[Y]ou do not realize you are committed to the inexorable self-refuting argument that after 1634 popes have been deceptive because they have no longer spoken against this doctrine despite the fact that it was constantly acquiring more and more embellishments from supporters and was becoming universally held. . . . [T]his smells a little of the doctrine that some truths are being obscured in the Church, especially on the part of the Holy Apostolic See; and this doctrine is indeed heretical and was condemned as such in the bull Auctorem Fidei, . . . So you are in the position of judging yourself by your own principles.” (Fr. Benedetto Olivieri, Commissary General of the Holy Office, 1820; cited in M. Finocchiaro, Retrying Galileo, 214f.)
“Obscuring of Truths in the Church . . . The proposition, which asserts ‘that in these later times there has been spread a general obscuring of the more important truths pertaining to religion, which are the basis of faith and of the moral teachings of Jesus Christ,’ — heretical.” (Pope Pius VI, Auctorem Fidei, proposition 1)
I pray that in these latter days people like me, Cassini, Sungenis, Salza will be the ones from which resurgence is born and our bishops are brought to task to restore Sacred Tradition (geocentrist “excubitor”, on the Catholic Answers Forum).
The new geocentrists claim that geocentrism was clearly held as a doctrine of faith in the first fifteen centuries of the Church and that any and all non-geocentric views were just as clearly condemned as “formal heresy” by the Catholic Church in the seventeenth century. Please carefully consider the implications of that claim.

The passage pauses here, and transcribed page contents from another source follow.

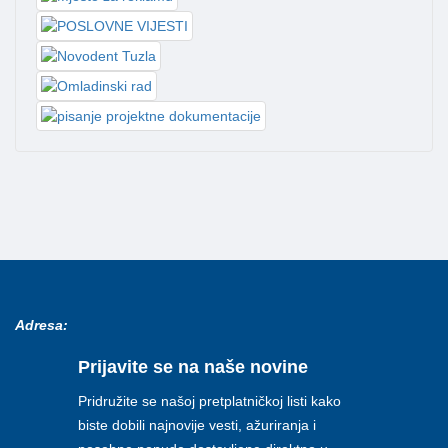
Adresa:
Prijavite se na naše novine
Pridružite se našoj pretplatničkoj listi kako
biste dobili najnovije vesti, ažuriranja i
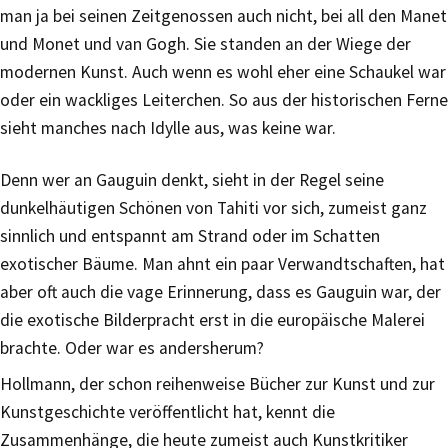
man ja bei seinen Zeitgenossen auch nicht, bei all den Manet
und Monet und van Gogh. Sie standen an der Wiege der
modernen Kunst. Auch wenn es wohl eher eine Schaukel war
oder ein wackliges Leiterchen. So aus der historischen Ferne
sieht manches nach Idylle aus, was keine war.
Denn wer an Gauguin denkt, sieht in der Regel seine
dunkelhäutigen Schönen von Tahiti vor sich, zumeist ganz
sinnlich und entspannt am Strand oder im Schatten
exotischer Bäume. Man ahnt ein paar Verwandtschaften, hat
aber oft auch die vage Erinnerung, dass es Gauguin war, der
die exotische Bilderpracht erst in die europäische Malerei
brachte. Oder war es andersherum?
Hollmann, der schon reihenweise Bücher zur Kunst und zur
Kunstgeschichte veröffentlicht hat, kennt die
Zusammenhänge, die heute zumeist auch Kunstkritiker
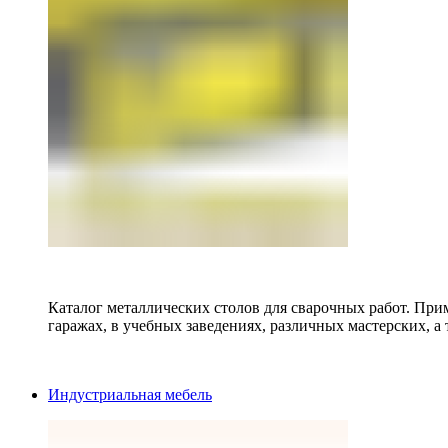
Каталог металлических столов для сварочных работ. Прим
гаражах, в учебных заведениях, различных мастерских, а 
Индустриальная мебель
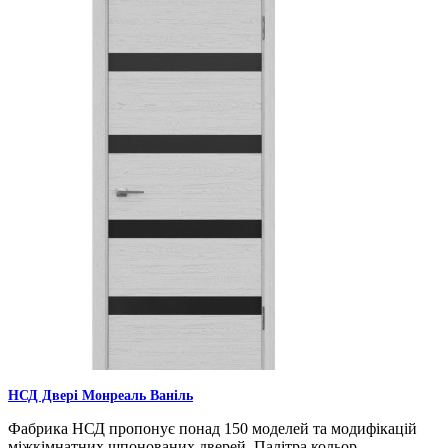
НСД Двері Монреаль Ваніль
Фабрика НСД пропонує понад 150 моделей та модифікацій
міжкімнатних шпонованих дверей. Палітра кольор..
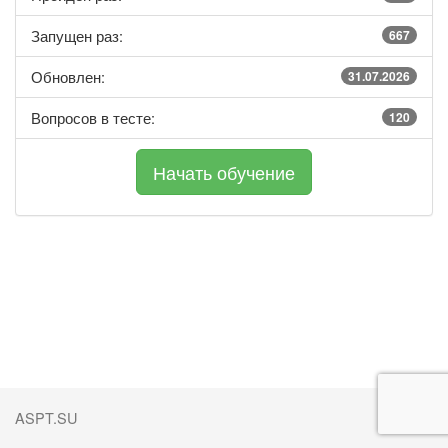
Запущен раз:
667
Обновлен:
31.07.2026
Вопросов в тесте:
120
ASPT.SU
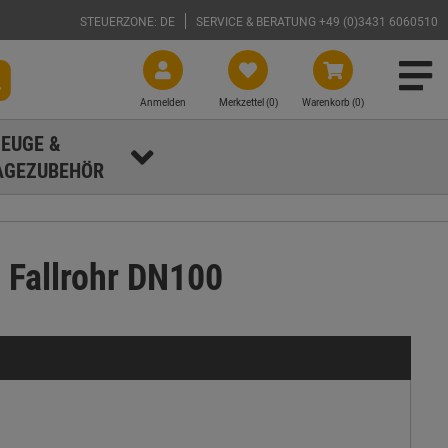
STEUERZONE: DE
SERVICE & BERATUNG +49 (0)3431 6060510
Anmelden
Merkzettel (
0
)
Warenkorb (0)
EUGE &
GEZUBEHÖR
 Fallrohr DN100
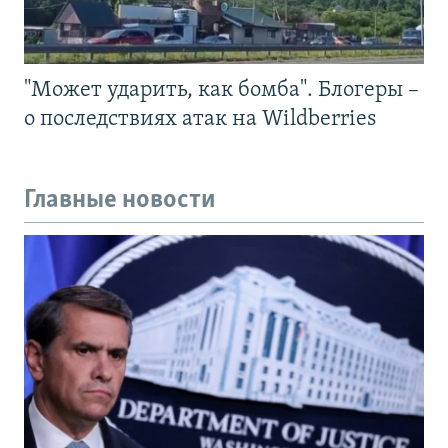
"Может ударить, как бомба". Блогеры –
о последствиях атак на Wildberries
Главные новости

They are saying that, for centuries, all the popes and all of the bishops in communion with them have been at least complicit in allowing and even promoting the spread of this supposed heresy and that most or all have been at least material heretics themselves. Official, magisterial acts of the Church have actively promoted the spread of this supposed “formal heresy”, even though the Church herself solemnly declares that she has “by divine appointment the right and duty of condemning what wrongly passes for knowledge” (see “Geocentrism and the First Vatican Council”).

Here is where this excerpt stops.